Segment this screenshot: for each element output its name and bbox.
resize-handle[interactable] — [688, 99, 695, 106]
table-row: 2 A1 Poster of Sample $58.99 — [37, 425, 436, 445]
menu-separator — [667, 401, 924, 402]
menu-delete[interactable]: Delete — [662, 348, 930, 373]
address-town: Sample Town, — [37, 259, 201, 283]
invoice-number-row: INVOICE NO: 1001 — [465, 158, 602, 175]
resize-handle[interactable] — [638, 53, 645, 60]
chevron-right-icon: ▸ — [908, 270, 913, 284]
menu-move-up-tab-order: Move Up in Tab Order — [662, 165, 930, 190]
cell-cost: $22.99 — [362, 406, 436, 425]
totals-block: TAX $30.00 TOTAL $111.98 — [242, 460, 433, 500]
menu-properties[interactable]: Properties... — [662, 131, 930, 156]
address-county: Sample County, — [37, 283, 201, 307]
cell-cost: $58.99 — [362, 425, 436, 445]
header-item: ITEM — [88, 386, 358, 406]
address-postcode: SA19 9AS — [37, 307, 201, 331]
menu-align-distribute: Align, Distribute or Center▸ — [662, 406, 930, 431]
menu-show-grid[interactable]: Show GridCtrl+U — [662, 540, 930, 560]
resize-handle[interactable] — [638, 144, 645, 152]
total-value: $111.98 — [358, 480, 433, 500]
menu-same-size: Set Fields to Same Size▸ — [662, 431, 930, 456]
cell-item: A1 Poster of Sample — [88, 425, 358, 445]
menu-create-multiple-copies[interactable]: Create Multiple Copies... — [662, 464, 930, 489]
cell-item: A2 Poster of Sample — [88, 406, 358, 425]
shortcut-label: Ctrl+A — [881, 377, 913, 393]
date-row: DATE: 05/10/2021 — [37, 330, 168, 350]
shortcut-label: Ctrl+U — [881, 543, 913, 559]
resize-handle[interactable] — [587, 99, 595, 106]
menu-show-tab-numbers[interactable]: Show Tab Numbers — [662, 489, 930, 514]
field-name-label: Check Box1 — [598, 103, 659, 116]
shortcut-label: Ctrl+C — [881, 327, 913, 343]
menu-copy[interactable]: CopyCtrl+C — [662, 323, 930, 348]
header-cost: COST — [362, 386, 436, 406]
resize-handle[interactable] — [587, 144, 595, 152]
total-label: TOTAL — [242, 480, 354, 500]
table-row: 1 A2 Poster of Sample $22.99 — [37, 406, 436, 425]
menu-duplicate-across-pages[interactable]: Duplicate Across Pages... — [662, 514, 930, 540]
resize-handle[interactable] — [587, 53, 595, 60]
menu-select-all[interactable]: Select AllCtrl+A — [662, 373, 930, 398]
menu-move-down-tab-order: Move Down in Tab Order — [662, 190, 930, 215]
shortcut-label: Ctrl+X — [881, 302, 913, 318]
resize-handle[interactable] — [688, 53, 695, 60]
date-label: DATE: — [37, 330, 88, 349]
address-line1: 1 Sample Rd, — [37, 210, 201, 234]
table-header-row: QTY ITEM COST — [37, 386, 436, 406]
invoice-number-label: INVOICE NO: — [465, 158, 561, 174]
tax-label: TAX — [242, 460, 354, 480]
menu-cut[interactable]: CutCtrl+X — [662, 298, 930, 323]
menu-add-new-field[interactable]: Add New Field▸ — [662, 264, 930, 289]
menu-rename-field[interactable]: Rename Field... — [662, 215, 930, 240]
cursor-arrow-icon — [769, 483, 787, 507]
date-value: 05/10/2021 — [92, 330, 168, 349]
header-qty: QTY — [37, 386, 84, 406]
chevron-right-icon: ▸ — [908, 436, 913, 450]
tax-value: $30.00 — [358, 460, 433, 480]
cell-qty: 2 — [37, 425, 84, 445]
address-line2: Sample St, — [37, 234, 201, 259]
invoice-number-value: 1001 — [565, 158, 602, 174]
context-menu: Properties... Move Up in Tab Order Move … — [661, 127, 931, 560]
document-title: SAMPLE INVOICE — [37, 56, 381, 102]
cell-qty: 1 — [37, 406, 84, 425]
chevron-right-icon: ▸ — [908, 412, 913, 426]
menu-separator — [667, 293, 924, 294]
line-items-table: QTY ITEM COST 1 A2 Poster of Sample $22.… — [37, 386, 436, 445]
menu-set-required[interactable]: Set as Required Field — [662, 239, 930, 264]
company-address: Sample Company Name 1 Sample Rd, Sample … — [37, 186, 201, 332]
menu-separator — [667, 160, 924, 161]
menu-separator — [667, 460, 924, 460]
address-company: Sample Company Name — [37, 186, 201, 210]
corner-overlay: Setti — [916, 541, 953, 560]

::::

◆ Task item
Search the listing above for the string "resize" and copy each line that has it.

◆ Result of this exercise
resize-handle[interactable] — [688, 99, 695, 106]
resize-handle[interactable] — [638, 53, 645, 60]
resize-handle[interactable] — [638, 144, 645, 152]
resize-handle[interactable] — [587, 99, 595, 106]
resize-handle[interactable] — [587, 144, 595, 152]
resize-handle[interactable] — [587, 53, 595, 60]
resize-handle[interactable] — [688, 53, 695, 60]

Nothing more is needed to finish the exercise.